EXERCISE MATERIALS below:

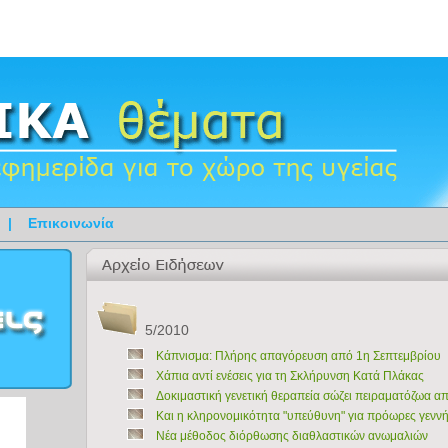
|
Επικοινωνία
5/2010
Κάπνισμα: Πλήρης απαγόρευση από 1η Σεπτεμβρίου
Χάπια αντί ενέσεις για τη Σκλήρυνση Κατά Πλάκας
Δοκιμαστική γενετική θεραπεία σώζει πειραματόζωα 
Και η κληρονομικότητα "υπεύθυνη" για πρόωρες γεννή
Νέα μέθοδος διόρθωσης διαθλαστικών ανωμαλιών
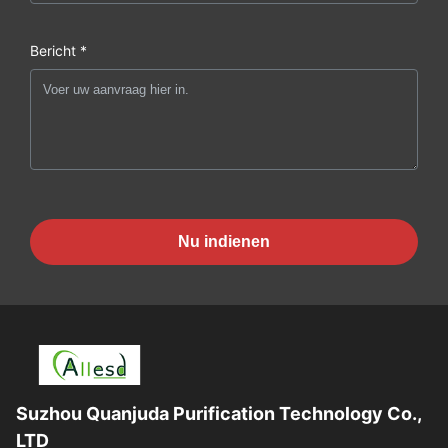
Bericht *
Nu indienen
Suzhou Quanjuda Purification Technology Co.,
LTD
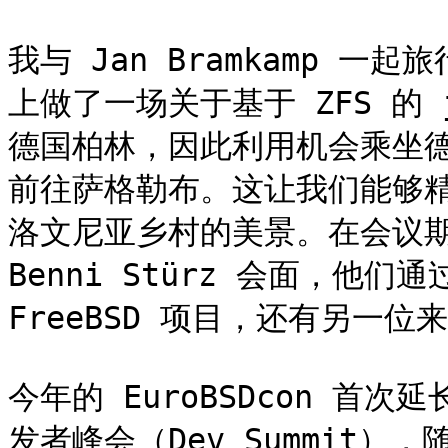
我与 Jan Bramkamp 
上做了一场关于基于 ZFS 的
德国柏林，因此利用机会乘坐
前往萨格勒布。这让我们能够
洛文尼亚乡村的美景。在会议期间，我
Benni Stürz 会面，他
FreeBSD 项目，还有另一位
今年的 EuroBSDcon 首次
发者峰会（Dev Summit），随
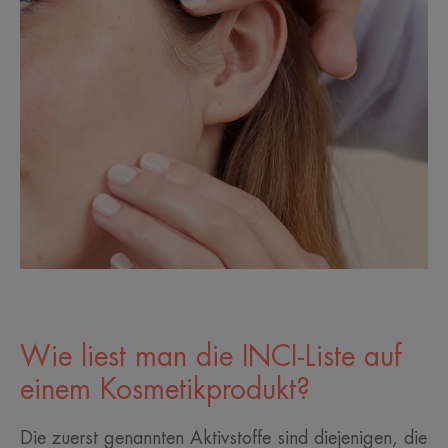
Wie liest man die INCI-Liste auf
einem Kosmetikprodukt?
Die zuerst genannten Aktivstoffe sind diejenigen, die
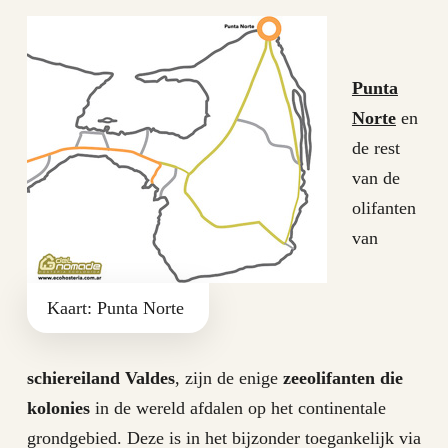
Punta
Norte
en
de rest
van de
olifanten
van
Kaart: Punta Norte
schiereiland Valdes
, zijn de enige
zeeolifanten
die
kolonies
in de wereld afdalen op het continentale
grondgebied. Deze is in het bijzonder toegankelijk via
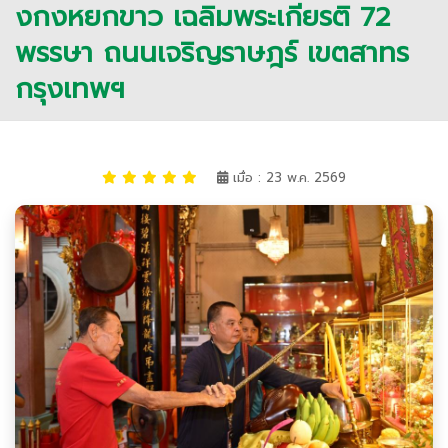
งกงหยกขาว เฉลิมพระเกียรติ 72
พรรษา ถนนเจริญราษฎร์ เขตสาทร
กรุงเทพฯ
เมื่อ : 23 พ.ค. 2569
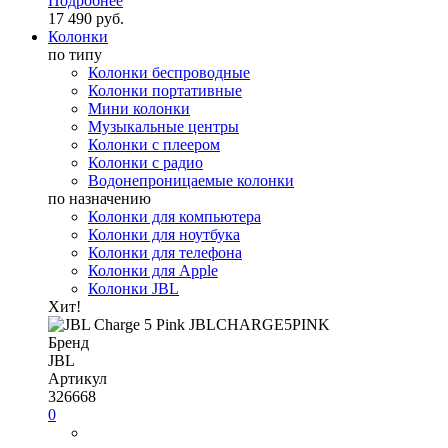
Подробнее
17 490 руб.
Колонки
по типу
Колонки беспроводные
Колонки портативные
Мини колонки
Музыкальные центры
Колонки с плеером
Колонки с радио
Водонепроницаемые колонки
по назначению
Колонки для компьютера
Колонки для ноутбука
Колонки для телефона
Колонки для Apple
Колонки JBL
Хит!
Бренд
JBL
Артикул
326668
0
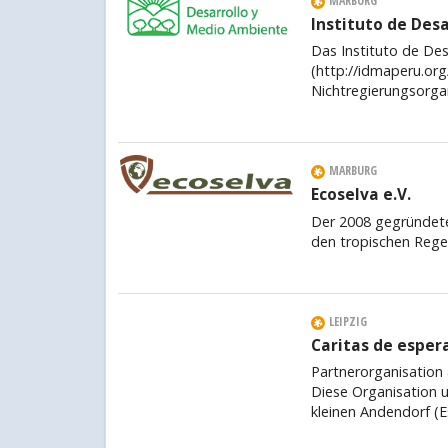
MARBURG
Instituto de Des
Das Instituto de De
(http://idmaperu.org
Nichtregierungsorgan
MARBURG
Ecoselva e.V.
Der 2008 gegründete
den tropischen Rege
LEIPZIG
Caritas de esper
Partnerorganisation 
Diese Organisation u
kleinen Andendorf (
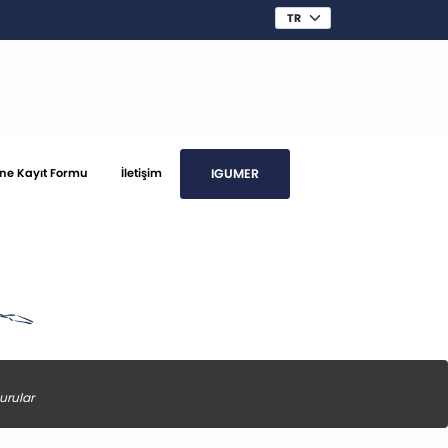
IGUMER
ine Kayıt Formu
İletişim
urular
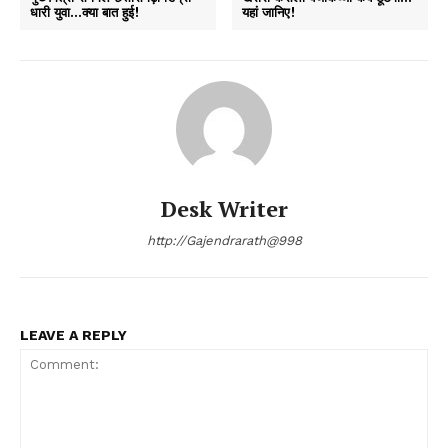
धारी युवा…क्या बात हुई!
यहां जानिए!
Desk Writer
http://Gajendrarath@998
LEAVE A REPLY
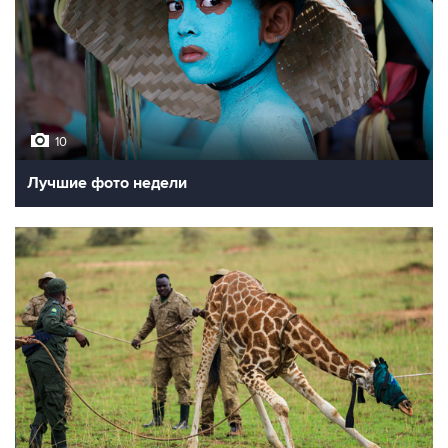
10
Лучшие фото недели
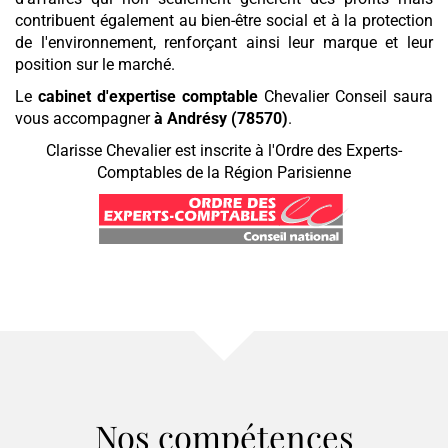
contribuent également au bien-être social et à la protection
de l'environnement, renforçant ainsi leur marque et leur
position sur le marché.
Le
cabinet d'expertise comptable
Chevalier Conseil saura
vous accompagner
à Andrésy (78570)
.
Clarisse Chevalier est inscrite à l'Ordre des Experts-
Comptables de la Région Parisienne
Nos compétences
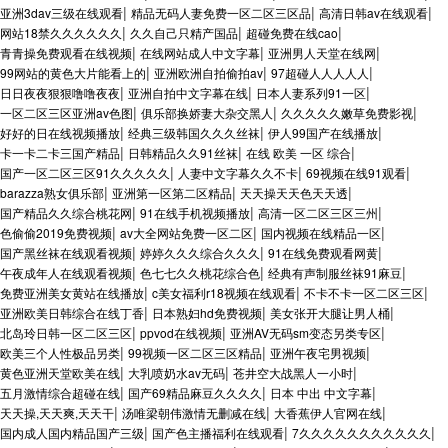
|
|
|
亚洲3dav三级在线观看
精品无码人妻免费一区二区三区品
高清日韩av在线观看
|
|
|
网站18禁久久久久久久
久久自己只精产国品
超碰免费在线cao
|
|
|
青青操免费观看在线视频
在线网站成人中文字幕
亚洲男人天堂在线网
|
|
|
99网站的黄色大片能看上的
亚洲欧洲自拍偷拍av
97超碰人人人人人
|
|
|
日日夜夜狠狠噜噜夜夜
亚洲自拍中文字幕在线
日本人妻系列91一区
|
|
|
一区二区三区亚洲av色图
俱乐部换娇妻大杂交黑人
久久久久久嫩草免费影视
|
|
|
好好的日在线视频播放
经典三级韩国久久久丝袜
伊人99国产在线播放
|
|
|
卡一卡二卡三国产精品
日韩精品久久91丝袜
在线 欧美 一区 综合
|
|
|
国产一区二区三区91久久久久久
人妻中文字幕久久不卡
69视频在线91观看
|
|
|
barazza熟女俱乐部
亚洲第一区第二区精品
天天操天天色天天透
|
|
|
国产精品久久综合桃花网
91在线手机视频播放
高清一区二区三区三州
|
|
|
色偷偷2019免费视频
av大全网站免费一区二区
国内视频在线精品一区
|
|
|
国产黑丝袜在线观看视频
婷婷久久久综合久久久
91在线免费观看网黄
|
|
|
午夜成年人在线观看视频
色七七久久桃花综合色
经典有声制服丝袜91麻豆
|
|
|
免费亚洲美女黄站在线播放
c美女福利r18视频在线观看
不卡不卡一区二区三区
|
|
|
亚洲欧美日韩综合在线丁香
日本熟妇hd免费视频
美女张开大腿让男人桶
|
|
|
北岛玲日韩一区二区三区
ppvod在线视频
亚洲AV无码sm变态另类专区
|
|
|
欧美三个人性极品另类
99视频一区二区三区精品
亚洲午夜宅男视频
|
|
|
黄色亚洲天堂欧美在线
大乳喷奶水av无码
苍井空大战黑人一小时
|
|
|
五月激情综合超碰在线
国产69精品麻豆久久久久
日本 中出 中文字幕
|
|
|
天天操,天天爽,天天干
汤唯梁朝伟激情无删减在线
大香蕉伊人官网在线
|
|
|
国内成人国内精品国产三级
国产色主播福利在线观看
7久久久久久久久久久久久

End of EXERCISE MATERIALS.

_WHAT THE EXERCISE ASKS_
Reproduce the lines above exactly, image-free.

_TASK SOLUTION_
|
Επικοινωνία
5/2010
Κάπνισμα: Πλήρης απαγόρευση από 1η Σεπτεμβρίου
Χάπια αντί ενέσεις για τη Σκλήρυνση Κατά Πλάκας
Δοκιμαστική γενετική θεραπεία σώζει πειραματόζωα 
Και η κληρονομικότητα "υπεύθυνη" για πρόωρες γεννή
Νέα μέθοδος διόρθωσης διαθλαστικών ανωμαλιών
Bericht *
Nu indienen
Suzhou Quanjuda Purification Technology Co.,
LTD
我与 Jan Bramkamp 
上做了一场关于基于 ZFS 的
德国柏林，因此利用机会乘坐
前往萨格勒布。这让我们能够
洛文尼亚乡村的美景。在会议期间，我
Benni Stürz 会面，他
FreeBSD 项目，还有另一位
今年的 EuroBSDcon 首次
发者峰会（Dev Summit），随
Wie liest man die INCI-Liste auf
einem Kosmetikprodukt?
Die zuerst genannten Aktivstoffe sind diejenigen, die
Punta
Norte
en
de rest
van de
olifanten
van
Kaart: Punta Norte
schiereiland Valdes
, zijn de enige
zeeolifanten
die
kolonies
in de wereld afdalen op het continentale
grondgebied. Deze is in het bijzonder toegankelijk via
งกงหยกขาว เฉลิมพระเกียรติ 72
พรรษา ถนนเจริญราษฎร์ เขตสาทร
กรุงเทพฯ
เมื่อ : 23 พ.ค. 2569
Подробнее
17 490 руб.
Колонки
по типу
Колонки беспроводные
Колонки портативные
Мини колонки
Музыкальные центры
Колонки с плеером
Колонки с радио
Водонепроницаемые колонки
по назначению
Колонки для компьютера
Колонки для ноутбука
Колонки для телефона
Колонки для Apple
Колонки JBL
Хит!
Бренд
JBL
Артикул
326668
0
MARBURG
Instituto de Des
Das Instituto de De
(http://idmaperu.org
Nichtregierungsorgan
MARBURG
Ecoselva e.V.
Der 2008 gegründete
den tropischen Rege
LEIPZIG
Caritas de esper
Partnerorganisation 
Diese Organisation u
kleinen Andendorf (
IGUMER
ine Kayıt Formu
İletişim
urular
धारी युवा…क्या बात हुई!
यहां जानिए!
Desk Writer
http://Gajendrarath@998
LEAVE A REPLY
10
Лучшие фото недели
contribuent également au bien-être social et à la protection
de l'environnement, renforçant ainsi leur marque et leur
position sur le marché.
Le
cabinet d'expertise comptable
Chevalier Conseil saura
vous accompagner
à Andrésy (78570)
.
Clarisse Chevalier est inscrite à l'Ordre des Experts-
Comptables de la Région Parisienne
Nos compétences
|
|
|
亚洲3dav三级在线观看
精品无码人妻免费一区二区三区品
高清日韩av在线观看
|
|
|
网站18禁久久久久久久
久久自己只精产国品
超碰免费在线cao
|
|
|
青青操免费观看在线视频
在线网站成人中文字幕
亚洲男人天堂在线网
|
|
|
99网站的黄色大片能看上的
亚洲欧洲自拍偷拍av
97超碰人人人人人
|
|
|
日日夜夜狠狠噜噜夜夜
亚洲自拍中文字幕在线
日本人妻系列91一区
|
|
|
一区二区三区亚洲av色图
俱乐部换娇妻大杂交黑人
久久久久久嫩草免费影视
|
|
|
好好的日在线视频播放
经典三级韩国久久久丝袜
伊人99国产在线播放
|
|
|
卡一卡二卡三国产精品
日韩精品久久91丝袜
在线 欧美 一区 综合
|
|
|
国产一区二区三区91久久久久久
人妻中文字幕久久不卡
69视频在线91观看
|
|
|
barazza熟女俱乐部
亚洲第一区第二区精品
天天操天天色天天透
|
|
|
国产精品久久综合桃花网
91在线手机视频播放
高清一区二区三区三州
|
|
|
色偷偷2019免费视频
av大全网站免费一区二区
国内视频在线精品一区
|
|
|
国产黑丝袜在线观看视频
婷婷久久久综合久久久
91在线免费观看网黄
|
|
|
午夜成年人在线观看视频
色七七久久桃花综合色
经典有声制服丝袜91麻豆
|
|
|
免费亚洲美女黄站在线播放
c美女福利r18视频在线观看
不卡不卡一区二区三区
|
|
|
亚洲欧美日韩综合在线丁香
日本熟妇hd免费视频
美女张开大腿让男人桶
|
|
|
北岛玲日韩一区二区三区
ppvod在线视频
亚洲AV无码sm变态另类专区
|
|
|
欧美三个人性极品另类
99视频一区二区三区精品
亚洲午夜宅男视频
|
|
|
黄色亚洲天堂欧美在线
大乳喷奶水av无码
苍井空大战黑人一小时
|
|
|
五月激情综合超碰在线
国产69精品麻豆久久久久
日本 中出 中文字幕
|
|
|
天天操,天天爽,天天干
汤唯梁朝伟激情无删减在线
大香蕉伊人官网在线
|
|
|
国内成人国内精品国产三级
国产色主播福利在线观看
7久久久久久久久久久久久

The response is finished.